-------- Data for this exercise

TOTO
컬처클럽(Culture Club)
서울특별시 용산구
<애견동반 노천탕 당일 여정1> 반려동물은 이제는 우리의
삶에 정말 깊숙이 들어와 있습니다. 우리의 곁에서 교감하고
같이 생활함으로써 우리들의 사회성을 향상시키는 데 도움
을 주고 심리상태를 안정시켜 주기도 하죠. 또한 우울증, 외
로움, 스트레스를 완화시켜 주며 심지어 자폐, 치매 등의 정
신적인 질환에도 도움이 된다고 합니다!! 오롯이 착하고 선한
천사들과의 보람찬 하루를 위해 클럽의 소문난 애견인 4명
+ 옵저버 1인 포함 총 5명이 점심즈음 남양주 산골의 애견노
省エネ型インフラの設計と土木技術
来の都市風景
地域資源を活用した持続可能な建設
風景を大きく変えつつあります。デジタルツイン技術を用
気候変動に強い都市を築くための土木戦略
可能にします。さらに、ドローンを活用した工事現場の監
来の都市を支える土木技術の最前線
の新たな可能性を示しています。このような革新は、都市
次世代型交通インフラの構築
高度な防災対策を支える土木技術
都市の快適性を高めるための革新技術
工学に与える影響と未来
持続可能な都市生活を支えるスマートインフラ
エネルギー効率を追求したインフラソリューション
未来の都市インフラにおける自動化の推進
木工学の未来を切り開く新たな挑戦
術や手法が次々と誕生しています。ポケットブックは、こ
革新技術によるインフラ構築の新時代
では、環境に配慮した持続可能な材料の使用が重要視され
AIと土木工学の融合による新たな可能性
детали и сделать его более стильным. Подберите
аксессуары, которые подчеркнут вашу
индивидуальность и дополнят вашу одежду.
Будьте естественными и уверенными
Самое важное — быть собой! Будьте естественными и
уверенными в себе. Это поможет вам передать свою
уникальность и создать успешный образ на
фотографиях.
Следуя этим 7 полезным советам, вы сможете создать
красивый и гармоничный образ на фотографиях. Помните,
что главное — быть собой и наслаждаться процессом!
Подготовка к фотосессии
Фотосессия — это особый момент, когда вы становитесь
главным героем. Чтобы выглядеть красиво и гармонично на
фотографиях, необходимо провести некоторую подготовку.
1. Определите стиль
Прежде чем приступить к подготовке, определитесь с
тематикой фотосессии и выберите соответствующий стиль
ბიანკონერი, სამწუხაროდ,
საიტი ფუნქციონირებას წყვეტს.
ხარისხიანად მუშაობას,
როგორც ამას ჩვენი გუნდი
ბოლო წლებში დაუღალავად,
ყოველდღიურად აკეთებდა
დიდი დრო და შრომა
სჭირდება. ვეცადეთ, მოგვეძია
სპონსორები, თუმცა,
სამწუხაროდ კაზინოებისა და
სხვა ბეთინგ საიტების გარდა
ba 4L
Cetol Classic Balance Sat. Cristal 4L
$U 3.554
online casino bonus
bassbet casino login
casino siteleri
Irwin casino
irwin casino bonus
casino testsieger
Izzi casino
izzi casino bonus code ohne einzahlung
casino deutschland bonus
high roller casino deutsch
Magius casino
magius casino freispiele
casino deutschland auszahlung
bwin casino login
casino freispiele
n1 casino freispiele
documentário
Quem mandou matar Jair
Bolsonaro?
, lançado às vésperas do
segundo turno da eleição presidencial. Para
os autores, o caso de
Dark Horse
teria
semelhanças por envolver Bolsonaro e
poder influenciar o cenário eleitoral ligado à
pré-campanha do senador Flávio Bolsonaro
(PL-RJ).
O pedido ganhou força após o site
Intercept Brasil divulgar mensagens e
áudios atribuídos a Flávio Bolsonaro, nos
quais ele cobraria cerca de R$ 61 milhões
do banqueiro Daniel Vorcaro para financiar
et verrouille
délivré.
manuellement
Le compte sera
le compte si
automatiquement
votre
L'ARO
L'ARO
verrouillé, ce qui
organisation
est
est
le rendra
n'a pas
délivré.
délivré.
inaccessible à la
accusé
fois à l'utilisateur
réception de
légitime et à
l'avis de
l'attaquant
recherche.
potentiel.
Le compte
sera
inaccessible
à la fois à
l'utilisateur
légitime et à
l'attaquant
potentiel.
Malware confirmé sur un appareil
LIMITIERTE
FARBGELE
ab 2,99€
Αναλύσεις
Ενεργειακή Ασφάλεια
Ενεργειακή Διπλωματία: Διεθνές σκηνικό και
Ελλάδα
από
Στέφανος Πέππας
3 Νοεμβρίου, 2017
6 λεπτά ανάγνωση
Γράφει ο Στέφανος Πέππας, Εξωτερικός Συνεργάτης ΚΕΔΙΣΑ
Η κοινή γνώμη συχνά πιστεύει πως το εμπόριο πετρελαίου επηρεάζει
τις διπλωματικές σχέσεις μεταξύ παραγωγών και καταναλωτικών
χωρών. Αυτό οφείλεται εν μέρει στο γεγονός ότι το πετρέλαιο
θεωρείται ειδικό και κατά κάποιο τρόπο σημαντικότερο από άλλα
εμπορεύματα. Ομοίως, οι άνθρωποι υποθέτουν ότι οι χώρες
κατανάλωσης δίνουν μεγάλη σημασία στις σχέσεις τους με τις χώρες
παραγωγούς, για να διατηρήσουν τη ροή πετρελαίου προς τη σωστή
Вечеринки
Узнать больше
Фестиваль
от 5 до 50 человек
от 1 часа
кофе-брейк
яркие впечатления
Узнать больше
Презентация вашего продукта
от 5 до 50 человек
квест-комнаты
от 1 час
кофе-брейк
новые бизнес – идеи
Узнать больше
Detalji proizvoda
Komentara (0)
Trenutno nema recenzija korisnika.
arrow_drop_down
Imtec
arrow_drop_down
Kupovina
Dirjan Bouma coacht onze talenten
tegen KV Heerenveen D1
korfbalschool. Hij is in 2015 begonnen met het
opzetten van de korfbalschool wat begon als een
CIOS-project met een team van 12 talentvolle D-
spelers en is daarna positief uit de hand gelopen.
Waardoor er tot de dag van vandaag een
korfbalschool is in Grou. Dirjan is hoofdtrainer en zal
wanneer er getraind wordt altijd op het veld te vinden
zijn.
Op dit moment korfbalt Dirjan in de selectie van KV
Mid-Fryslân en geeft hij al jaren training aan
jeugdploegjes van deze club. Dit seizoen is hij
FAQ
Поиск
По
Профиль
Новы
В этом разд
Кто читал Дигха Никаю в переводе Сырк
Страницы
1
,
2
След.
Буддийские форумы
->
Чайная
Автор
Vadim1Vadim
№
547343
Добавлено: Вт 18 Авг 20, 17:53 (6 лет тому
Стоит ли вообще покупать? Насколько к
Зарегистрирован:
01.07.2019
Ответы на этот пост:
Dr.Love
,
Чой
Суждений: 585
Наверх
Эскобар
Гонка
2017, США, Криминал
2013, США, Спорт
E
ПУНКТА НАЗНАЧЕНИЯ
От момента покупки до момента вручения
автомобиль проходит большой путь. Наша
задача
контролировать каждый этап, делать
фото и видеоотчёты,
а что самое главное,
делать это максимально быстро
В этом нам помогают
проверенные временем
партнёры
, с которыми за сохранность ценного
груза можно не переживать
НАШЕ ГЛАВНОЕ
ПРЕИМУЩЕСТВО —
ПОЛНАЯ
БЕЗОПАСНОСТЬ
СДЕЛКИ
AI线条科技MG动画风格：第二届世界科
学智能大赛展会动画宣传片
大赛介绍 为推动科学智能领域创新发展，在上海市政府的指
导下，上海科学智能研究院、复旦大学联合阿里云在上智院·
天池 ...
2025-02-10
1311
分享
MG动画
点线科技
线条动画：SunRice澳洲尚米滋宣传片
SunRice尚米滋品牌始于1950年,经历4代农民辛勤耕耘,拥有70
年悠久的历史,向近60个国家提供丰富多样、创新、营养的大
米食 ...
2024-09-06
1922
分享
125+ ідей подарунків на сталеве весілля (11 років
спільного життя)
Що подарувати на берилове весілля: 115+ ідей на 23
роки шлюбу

----------------

Report every line from the material above that mentions the word "bonus".

Task solution
online casino bonus
irwin casino bonus
izzi casino bonus code ohne einzahlung
casino deutschland bonus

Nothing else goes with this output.